Les Découvreurs repartent donc.
Pour une vingtième édition. Qui plus radicale encore peut-être que les éditions
précédentes vise à faire éclater les stéréotypes dans lesquels, malgré plus
d’un siècle aujourd’hui de profonds renouvellements, certains continuent de
vouloir enfermer ce qui nous apparaît aujourd’hui de moins en moins comme un genre
spécifique, susceptible de définition claire, que comme une aventure toujours
particulière et hasardée de la pensée s’engendrant au coeur même de l’écriture.
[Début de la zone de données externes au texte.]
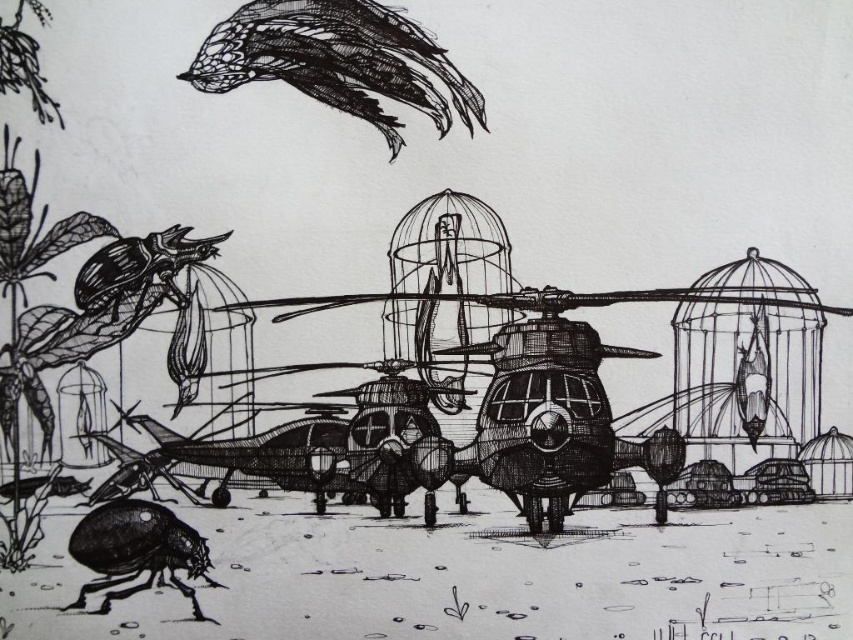 You are an entomologist examining the surreal scene. You notice two beetles, the shiny black beetle at lower left and the matte black beetle at upper left. Which beetle is located lower in the image?

The shiny black beetle at lower left is positioned under the matte black beetle at upper left, so the shiny black beetle at lower left is located lower in the image.

Based on the photo, you are an entomologist observing the scene. You need to determine which beetle is smaller in width between the shiny black beetle at lower left and the matte black beetle at upper left. Which one is it?

The shiny black beetle at lower left has a lesser width compared to the matte black beetle at upper left, so the shiny black beetle at lower left is smaller in width. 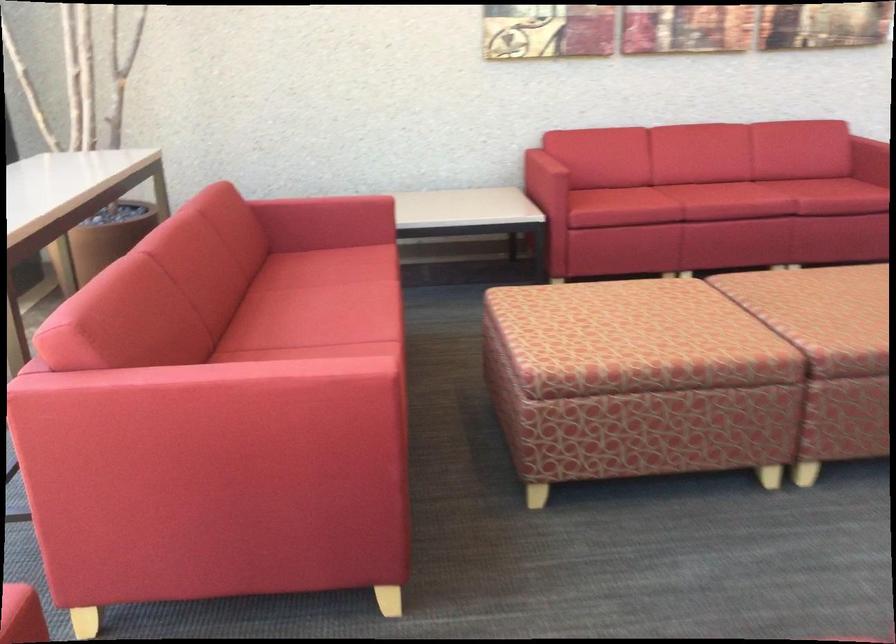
La poésie, nombreux seront ceux
qui, feuilletant certains des ouvrages de notre sélection, peineront,
malheureusement pour eux, à la reconnaître. Et pourtant ! Si poésie est
d’abord création comme invite à le penser l’étymologie, et création d’un
langage venant donner son poids de présence, d’appartenance aussi au monde, les
livres que nous proposons sont bien de poésie. Formes ouvertes, inquiètes, qui
inventent leur propre dispositif, ces oeuvres sont en quête de sens, de
relations et se retrouvent du même coup génératrices de force. Le philosophe Paul Audi a bien fait dans
son livre Créer, d’insister sur le
fait que l’écriture, l’art en général sont toujours issus d’un surcroît de désir, d’un excédent d’énergie, même lorsqu’ils s’attachent à ce que la vie
peut avoir de plus terrible et de plus décourageant.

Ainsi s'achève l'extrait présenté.